Accid Anal Prev. 2024 Dec 8:211:107876. doi: 10.1016/j.aap.2024.107876. Online ahead of print.

Abstract

Repeatedly Crash-Involved Drivers (RCIDs) pose significant challenges to traffic safety, contributing disproportionately to crash occurrences and their severe consequences. While existing research has explored factors influencing crash involvement, the literature often neglects the influence of a driver's crash history and inter-crash intervals on their evolving crash risk. Additionally, many traditional models fail to address unobserved heterogeneity, limiting their ability to capture the complex interplay of factors contributing to repeated crash involvement. This study investigates the factors influencing RCIDs using a hybrid methodology that integrates machine learning with a Random Parameter Hazard-Based Duration Model (HBDM). Machine learning techniques are employed to identify the most critical factors affecting RCID involvement, which are then incorporated into the HBDM framework. By leveraging machine learning's capacity to analyze complex relationships within high-dimensional data and the HBDM's ability to address unobserved heterogeneity, this approach provides a comprehensive understanding of RCID behavior. Key findings reveal that male drivers, individuals with histories of distracted or alcohol-impaired driving, and those with prior traffic violations exhibit heightened crash risks. Roadway conditions, vehicle age, and regional variations also emerge as significant contributors. Drivers with extensive crash histories demonstrate dynamic risk profiles, with cumulative hazard estimates indicating increased crash likelihood over time for those with multiple prior incidents. Additionally, unobserved heterogeneity (Theta) emphasized latent, driver-specific risk factors, especially in higher-tier drivers, highlighting the complex nature of crash repeating.
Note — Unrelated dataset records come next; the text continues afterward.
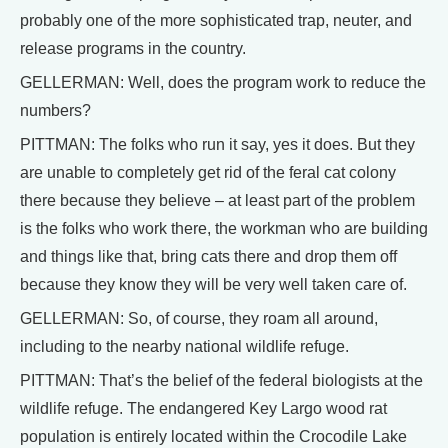
probably one of the more sophisticated trap, neuter, and
release programs in the country.
GELLERMAN: Well, does the program work to reduce the
numbers?
PITTMAN: The folks who run it say, yes it does. But they
are unable to completely get rid of the feral cat colony
there because they believe – at least part of the problem
is the folks who work there, the workman who are building
and things like that, bring cats there and drop them off
because they know they will be very well taken care of.
GELLERMAN: So, of course, they roam all around,
including to the nearby national wildlife refuge.
PITTMAN: That’s the belief of the federal biologists at the
wildlife refuge. The endangered Key Largo wood rat
population is entirely located within the Crocodile Lake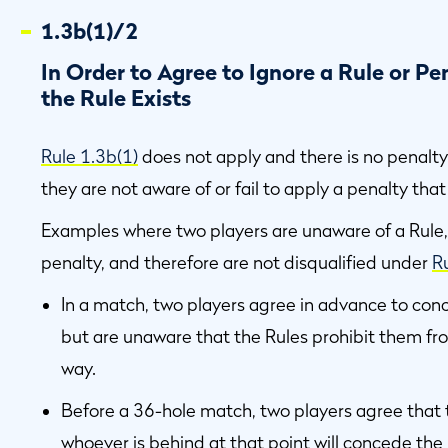
1.3b(1)/2
In Order to Agree to Ignore a Rule or P
the Rule Exists
Rule 1.3b(1)
does not apply and there is no penalty 
they are not aware of or fail to apply a penalty tha
Examples where two players are unaware of a Rule, 
penalty, and therefore are not disqualified under
R
In a match, two players agree in advance to conce
but are unaware that the Rules prohibit them fr
way.
Before a 36-hole match, two players agree that t
whoever is behind at that point will concede the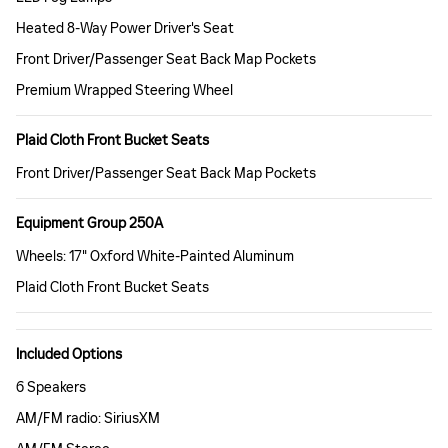
Heated 8-Way Power Driver's Seat
Front Driver/Passenger Seat Back Map Pockets
Premium Wrapped Steering Wheel
Plaid Cloth Front Bucket Seats
Front Driver/Passenger Seat Back Map Pockets
Equipment Group 250A
Wheels: 17" Oxford White-Painted Aluminum
Plaid Cloth Front Bucket Seats
Included Options
6 Speakers
AM/FM radio: SiriusXM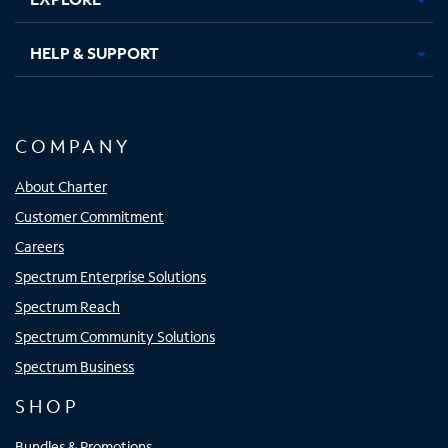
HELP & SUPPORT
COMPANY
About Charter
Customer Commitment
Careers
Spectrum Enterprise Solutions
Spectrum Reach
Spectrum Community Solutions
Spectrum Business
SHOP
Bundles & Promotions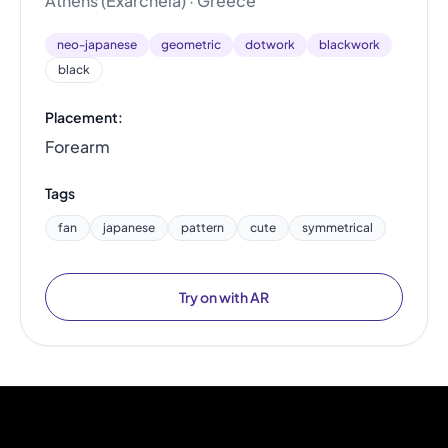
Athens (Exarcheia) · Greece
neo-japanese
geometric
dotwork
blackwork
black
Placement:
Forearm
Tags
fan
japanese
pattern
cute
symmetrical
Try on with AR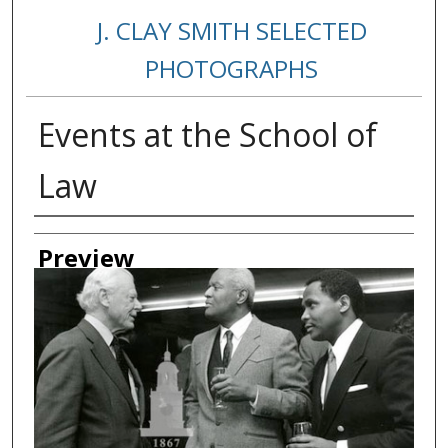
J. CLAY SMITH SELECTED
PHOTOGRAPHS
Events at the School of
Law
Creator
Preview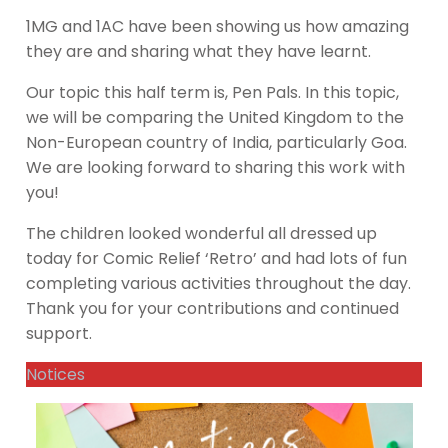
1MG and 1AC have been showing us how amazing
they are and sharing what they have learnt.
Our topic this half term is, Pen Pals. In this topic,
we will be comparing the United Kingdom to the
Non-European country of India, particularly Goa.
We are looking forward to sharing this work with
you!
The children looked wonderful all dressed up
today for Comic Relief ‘Retro’ and had lots of fun
completing various activities throughout the day.
Thank you for your contributions and continued
support.
Notices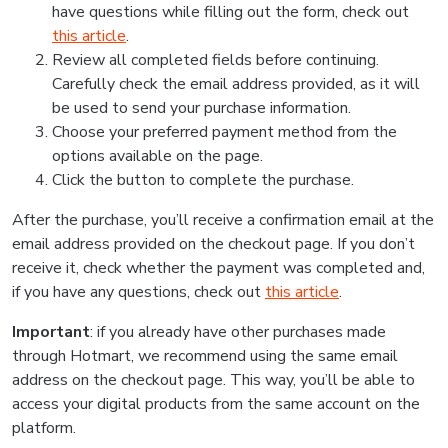
have questions while filling out the form, check out
this article
.
Review all completed fields before continuing.
Carefully check the email address provided, as it will
be used to send your purchase information.
Choose your preferred payment method from the
options available on the page.
Click the button to complete the purchase.
After the purchase, you’ll receive a confirmation email at the
email address provided on the checkout page. If you don’t
receive it, check whether the payment was completed and,
if you have any questions, check out
this article
.
Important
: if you already have other purchases made
through Hotmart, we recommend using the same email
address on the checkout page. This way, you’ll be able to
access your digital products from the same account on the
platform.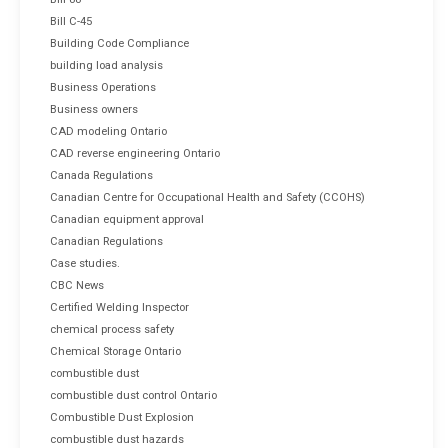
Bill C-45
Building Code Compliance
building load analysis
Business Operations
Business owners
CAD modeling Ontario
CAD reverse engineering Ontario
Canada Regulations
Canadian Centre for Occupational Health and Safety (CCOHS)
Canadian equipment approval
Canadian Regulations
Case studies.
CBC News
Certified Welding Inspector
chemical process safety
Chemical Storage Ontario
combustible dust
combustible dust control Ontario
Combustible Dust Explosion
combustible dust hazards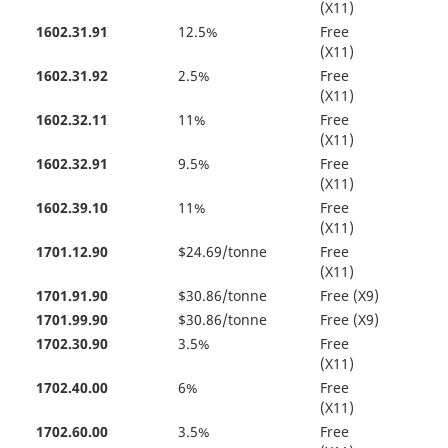
(X11)
1602.31.91
12.5%
Free
(X11)
1602.31.92
2.5%
Free
(X11)
1602.32.11
11%
Free
(X11)
1602.32.91
9.5%
Free
(X11)
1602.39.10
11%
Free
(X11)
1701.12.90
$24.69/tonne
Free
(X11)
1701.91.90
$30.86/tonne
Free (X9)
1701.99.90
$30.86/tonne
Free (X9)
1702.30.90
3.5%
Free
(X11)
1702.40.00
6%
Free
(X11)
1702.60.00
3.5%
Free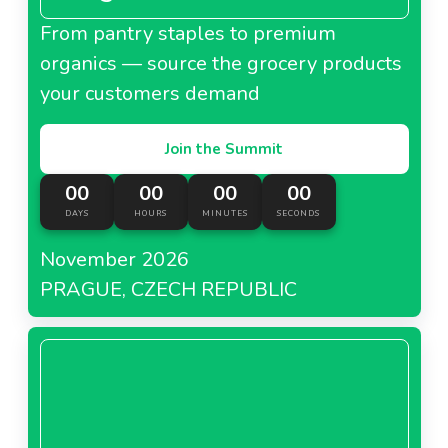
From pantry staples to premium
organics — source the grocery products
your customers demand
Join the Summit
00
00
00
00
DAYS
HOURS
MINUTES
SECONDS
November 2026
PRAGUE, CZECH REPUBLIC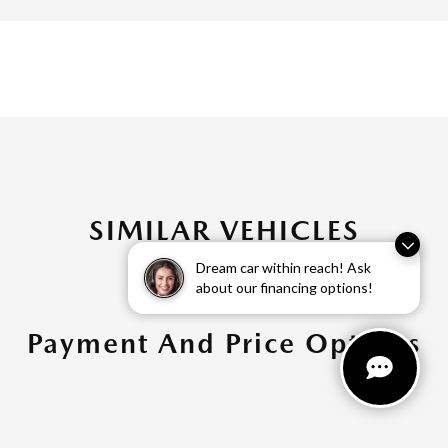
SIMILAR VEHICLES
Dream car within reach! Ask
about our financing options!
Payment And Price Options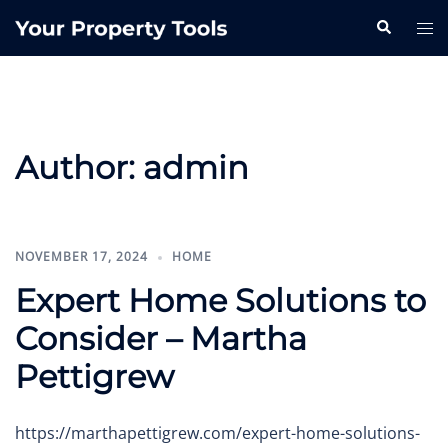
Skip
Search
Tog
to
me
content
Author:
admin
NOVEMBER 17, 2024
HOME
Expert Home Solutions to
Consider – Martha
Pettigrew
https://marthapettigrew.com/expert-home-solutions-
These findings offer a more nuanced understanding of RCIDs and underscore the need for targeted interventions that account for both observable risks and more profound, unmeasured influences on driver behavior.

Keywords: Duration Between Crashes; Hazard-Based Duration Models (HBDM); Machine Learning; Random Forest; Random Parameters; Repeatedly Crash-Involved Drivers (RCIDs); Traffic Safety; Unobserved Heterogeneity.